Garments of Mercy

Garments of Mercy

October 15, 2023: A Reflection for the 28th Sunday in Ordinary Time, Year A

Matthew 22:1-14

My friend, how is it you came in here without a wedding garment? (Mt 22:11b)

We’ve all been invited to celebrations and parties and one of the first questions we need to resolve when we receive the invitation is, ‘What do I wear?’ Is it formal or casual or costume?

Today’s parable is about a wedding feast – the wedding of God to humankind in the person of Jesus. And the wedding garment to be worn to the celebration of the Kingdom of God is the garment of mercy.

The Father sent forth his Son and clothed him in our human flesh. Jesus transformed our humanity by mercy INTO mercy. The garment of our flesh is mercy: God’s mercy toward us, which wraps us ‘round in all-embracing acceptance and delight in us and a love that will never waver in its constancy.

We are clothed in mercy, a mercy we do not have to earn, a mercy which asks only that we receive it and pass it on to one another. That we let God’s tender mercy transform us and become our wedding garment to wear in the Kingdom of God.

People will know we are Christians by our love, by our sharing with one another the mercy we have experienced from God. It is our garment of mercy that makes us identifiable as followers of Jesus.

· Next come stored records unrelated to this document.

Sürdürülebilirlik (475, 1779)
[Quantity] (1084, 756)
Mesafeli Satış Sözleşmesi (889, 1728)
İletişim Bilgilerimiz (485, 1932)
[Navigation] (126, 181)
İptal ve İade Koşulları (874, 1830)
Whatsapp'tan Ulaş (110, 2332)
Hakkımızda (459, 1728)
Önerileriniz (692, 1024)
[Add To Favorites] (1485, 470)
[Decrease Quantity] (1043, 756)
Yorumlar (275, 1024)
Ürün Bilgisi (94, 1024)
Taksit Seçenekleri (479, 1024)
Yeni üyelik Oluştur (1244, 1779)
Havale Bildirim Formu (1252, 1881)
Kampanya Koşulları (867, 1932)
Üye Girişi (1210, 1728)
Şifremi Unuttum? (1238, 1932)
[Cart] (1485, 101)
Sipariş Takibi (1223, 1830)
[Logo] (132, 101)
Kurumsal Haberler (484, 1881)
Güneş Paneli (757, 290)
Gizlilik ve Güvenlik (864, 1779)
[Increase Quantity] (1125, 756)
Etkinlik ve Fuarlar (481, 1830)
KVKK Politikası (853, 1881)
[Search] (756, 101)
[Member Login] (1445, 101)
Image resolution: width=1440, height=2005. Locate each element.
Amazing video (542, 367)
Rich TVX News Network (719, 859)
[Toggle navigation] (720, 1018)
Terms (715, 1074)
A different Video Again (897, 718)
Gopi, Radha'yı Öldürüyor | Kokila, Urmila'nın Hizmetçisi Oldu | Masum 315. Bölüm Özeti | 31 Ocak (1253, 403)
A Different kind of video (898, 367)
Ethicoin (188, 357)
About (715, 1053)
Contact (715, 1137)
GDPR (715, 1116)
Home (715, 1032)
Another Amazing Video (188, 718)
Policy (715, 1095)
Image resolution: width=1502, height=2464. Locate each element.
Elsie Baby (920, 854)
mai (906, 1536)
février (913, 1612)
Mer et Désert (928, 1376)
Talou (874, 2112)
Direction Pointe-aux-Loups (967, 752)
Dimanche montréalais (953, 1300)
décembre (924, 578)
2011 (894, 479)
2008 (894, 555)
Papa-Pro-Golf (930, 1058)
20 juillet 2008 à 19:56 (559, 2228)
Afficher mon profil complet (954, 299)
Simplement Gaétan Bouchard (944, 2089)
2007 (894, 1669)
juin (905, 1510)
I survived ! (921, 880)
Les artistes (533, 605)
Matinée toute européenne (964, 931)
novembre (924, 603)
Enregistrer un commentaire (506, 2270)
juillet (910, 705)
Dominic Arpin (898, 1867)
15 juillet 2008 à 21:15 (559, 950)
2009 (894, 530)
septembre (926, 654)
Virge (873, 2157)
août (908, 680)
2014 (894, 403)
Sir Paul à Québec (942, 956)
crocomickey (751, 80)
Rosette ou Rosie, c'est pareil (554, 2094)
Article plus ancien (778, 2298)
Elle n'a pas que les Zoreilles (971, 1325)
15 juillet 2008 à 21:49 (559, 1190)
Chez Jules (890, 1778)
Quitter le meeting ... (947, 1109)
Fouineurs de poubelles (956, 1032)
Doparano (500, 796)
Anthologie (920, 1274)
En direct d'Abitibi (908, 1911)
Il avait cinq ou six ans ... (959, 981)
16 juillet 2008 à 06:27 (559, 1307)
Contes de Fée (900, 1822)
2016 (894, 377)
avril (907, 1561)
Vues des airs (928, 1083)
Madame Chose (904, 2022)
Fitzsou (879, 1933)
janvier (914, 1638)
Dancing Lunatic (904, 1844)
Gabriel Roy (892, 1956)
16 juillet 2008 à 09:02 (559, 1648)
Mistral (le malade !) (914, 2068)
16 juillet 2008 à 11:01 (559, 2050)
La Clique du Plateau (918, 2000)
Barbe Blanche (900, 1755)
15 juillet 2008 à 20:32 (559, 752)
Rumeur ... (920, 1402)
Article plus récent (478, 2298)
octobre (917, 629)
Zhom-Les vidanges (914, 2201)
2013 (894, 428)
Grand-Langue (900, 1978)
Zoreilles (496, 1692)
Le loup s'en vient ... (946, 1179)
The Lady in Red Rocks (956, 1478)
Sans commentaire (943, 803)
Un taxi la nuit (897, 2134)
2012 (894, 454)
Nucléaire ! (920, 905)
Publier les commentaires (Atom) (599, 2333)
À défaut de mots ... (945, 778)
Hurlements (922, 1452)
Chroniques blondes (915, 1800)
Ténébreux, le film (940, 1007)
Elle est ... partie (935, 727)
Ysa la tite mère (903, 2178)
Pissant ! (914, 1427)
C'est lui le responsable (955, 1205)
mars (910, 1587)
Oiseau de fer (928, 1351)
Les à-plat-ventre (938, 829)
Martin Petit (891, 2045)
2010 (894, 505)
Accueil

The love, kindness, patience and goodness into which we allow God to transform us is the garment in which we walk our earthly journey as children of a Father who sent his Son in human flesh so that we may know the love from which we have come and share it.

As Shakespeare wrote in The Merchant of Venice, “The quality of mercy is not strained. It droppeth as the gentle rain from heaven upon the place beneath. It is twice blest: It blesseth him that gives and him that takes.” May the gentle rain of mercy fall upon each of us and may we in turn be that mercy to one another.

Father of mercy, clothe us in mercy as we live each day in your kingdom and transform our world so much in need.